For me, more and more value comes from directing my daily effort into feeding and maintaining context (as a system, not chaotically) – and AI pays me back for that by taking over the writing of the code, with one important condition: not at the expense of quality. Another activity, not because it is new but because I now invest more effort in it, is formulating the task properly.
Strong context + a well-formulated task = a useful AI developer.
Every three months, I stop and take stock
The software industry is changing continuously with the development of AI. The time when it was enough to learn one or several programming languages, or to specialize deeply in a single technology, is over. That still matters to me, but it is no longer enough. Today, constant adaptation is necessary. And that applies not only to developers and founders, but to almost every profession and field of work.
In the same way, a company’s operating model is not static – it evolves.
I follow one simple rule – every three months I have an automatic reminder that tells me, “Stop what you are doing and check how far AI has progressed over the last three months.” When it pops up, I take time to see whether there is anything new that I can actually use in the way I work and that would create real value for me.
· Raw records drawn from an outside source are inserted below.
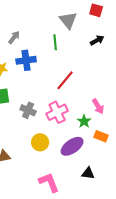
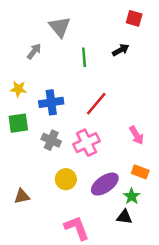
gray triangle: (68, 20) -> (60, 27), moved
black arrow: (97, 40) -> (121, 50), moved
blue cross: (26, 60) -> (51, 102), moved
green star: (84, 121) -> (132, 196), moved

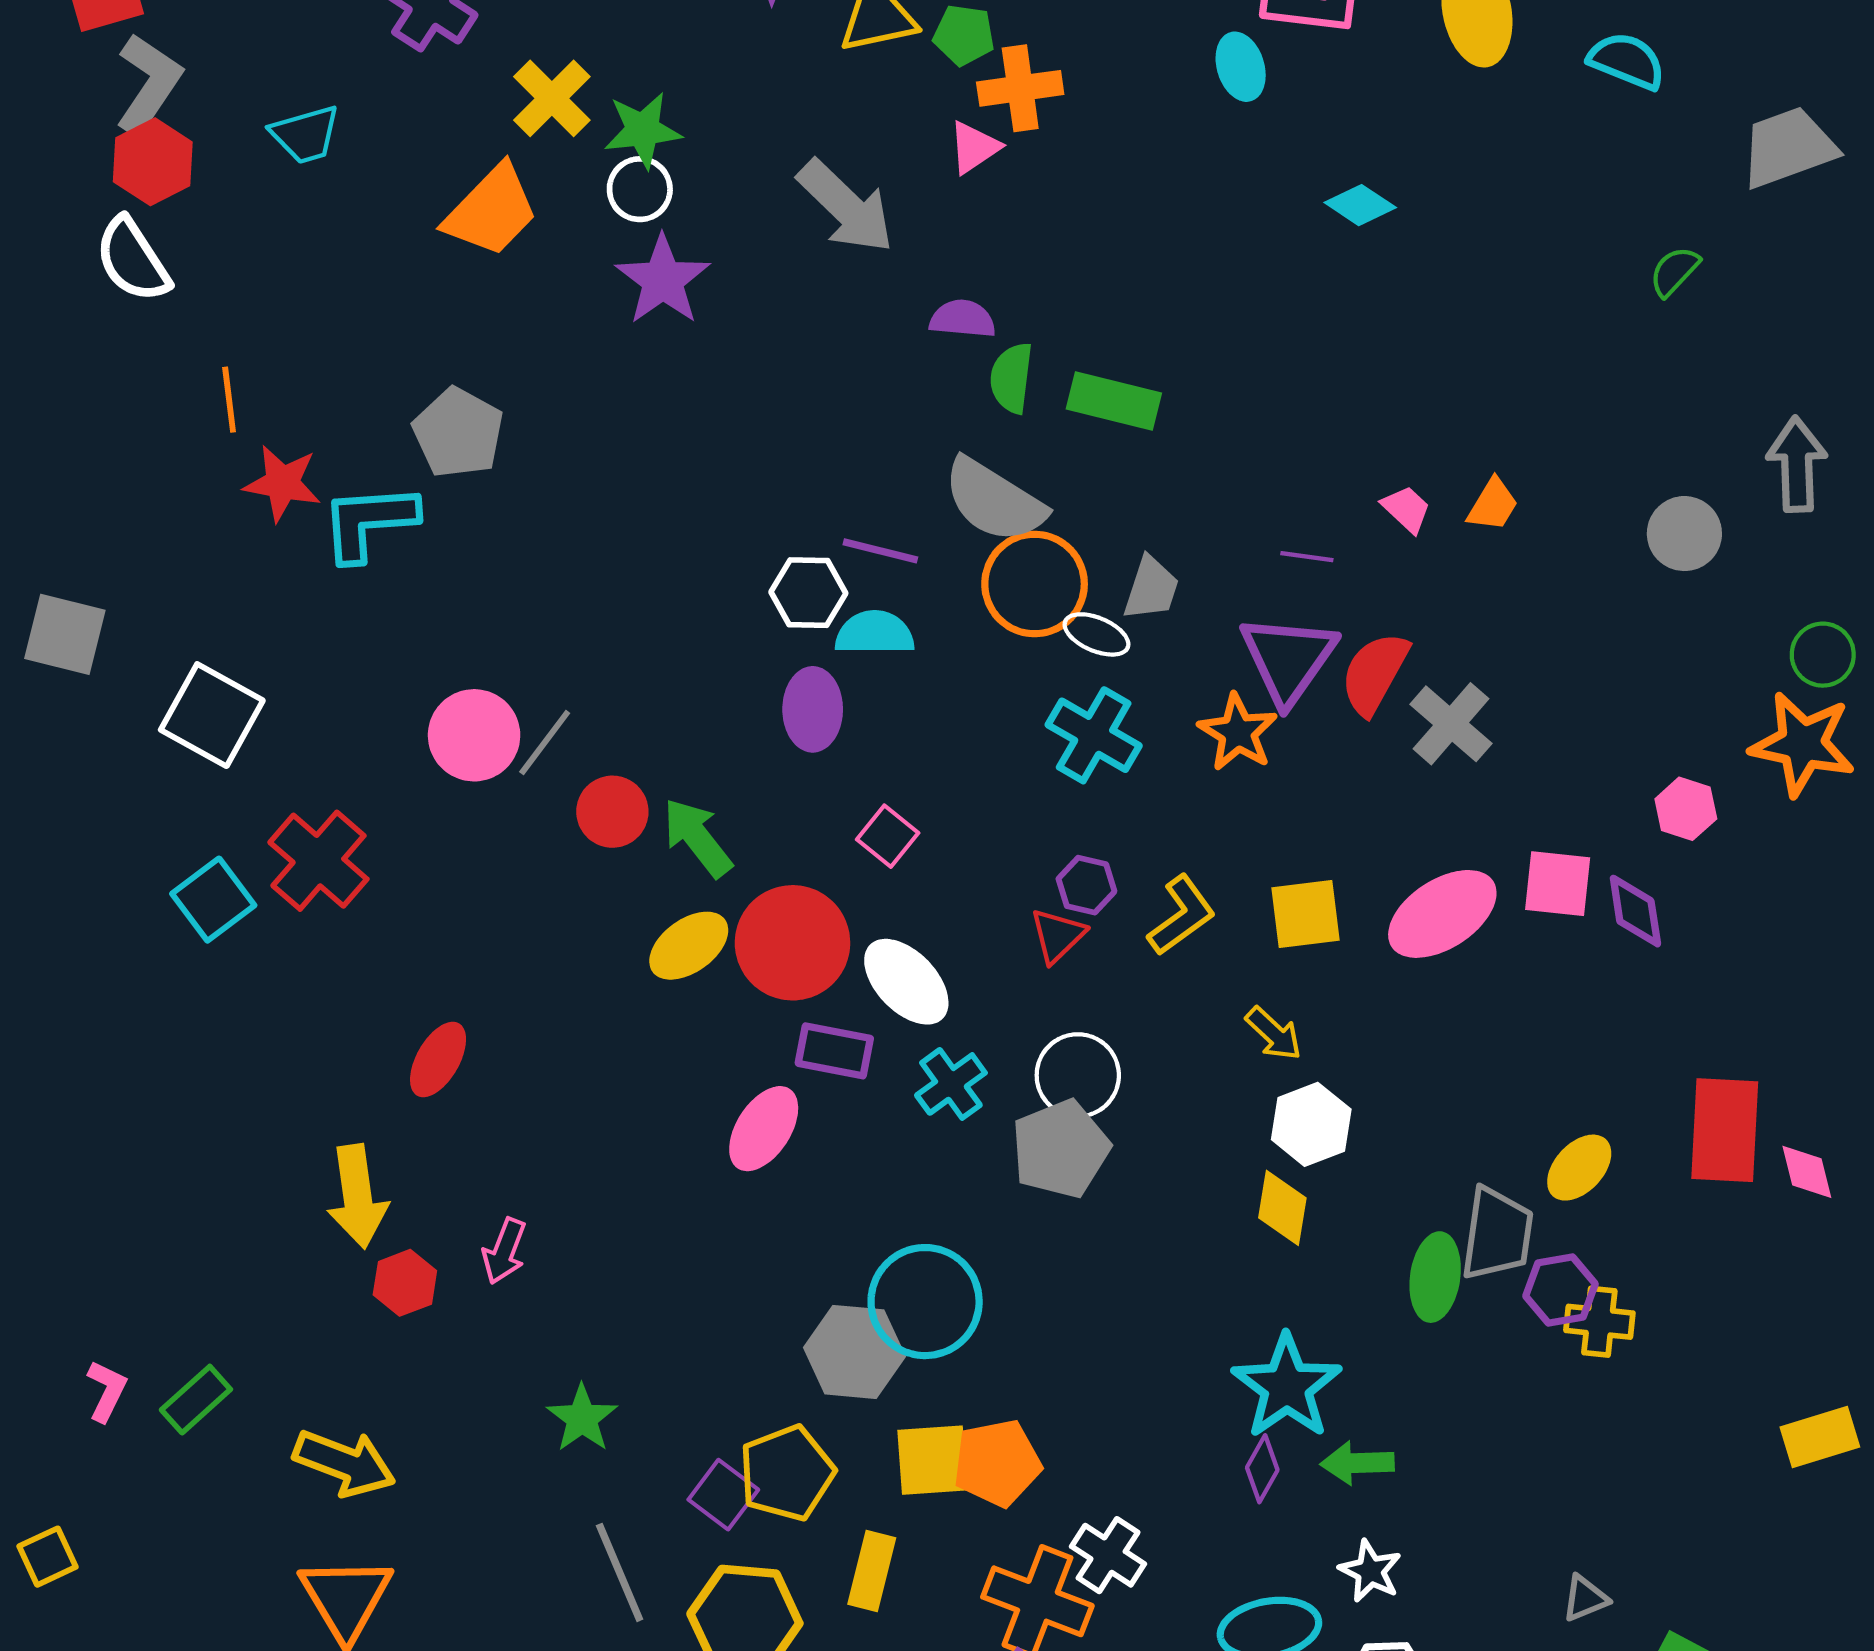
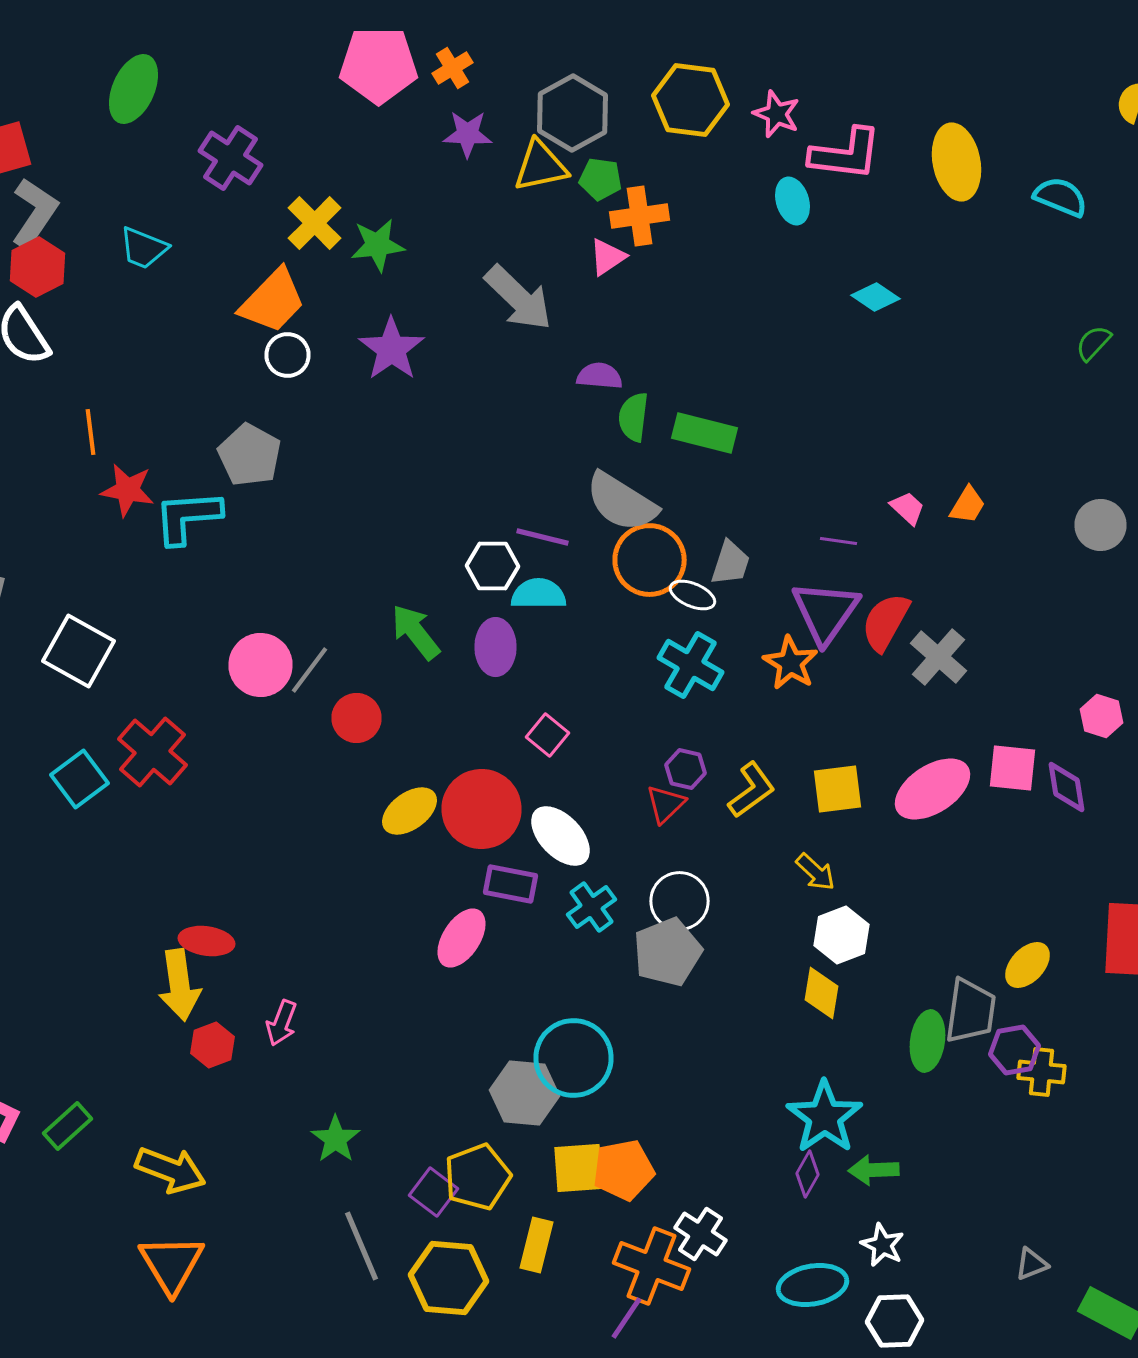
cyan trapezoid: (305, 134) -> (144, 248), turned 38
white circle: (640, 189) -> (288, 355), moved
green arrow: (697, 838) -> (416, 632), moved
red ellipse: (438, 1059) -> (206, 941), moved, turned 68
It could be a new level of AI autonomy, or simply a useful new tool. If I decide it is not mature enough yet, or that it does not create value for me at this stage, I do not use it.
After that come three months of work, during which I tune out the noise and all the talk around AI and focus on the real work of the company. Then, three months later, I take stock again – and that is how I keep adapting the process over time.
How far will AI go in its development?
I do not know. But I do know that we are living in an extremely dynamic situation, and everyone needs to keep adapting.
I believe the time is coming when a small and strong team will be able to do big things.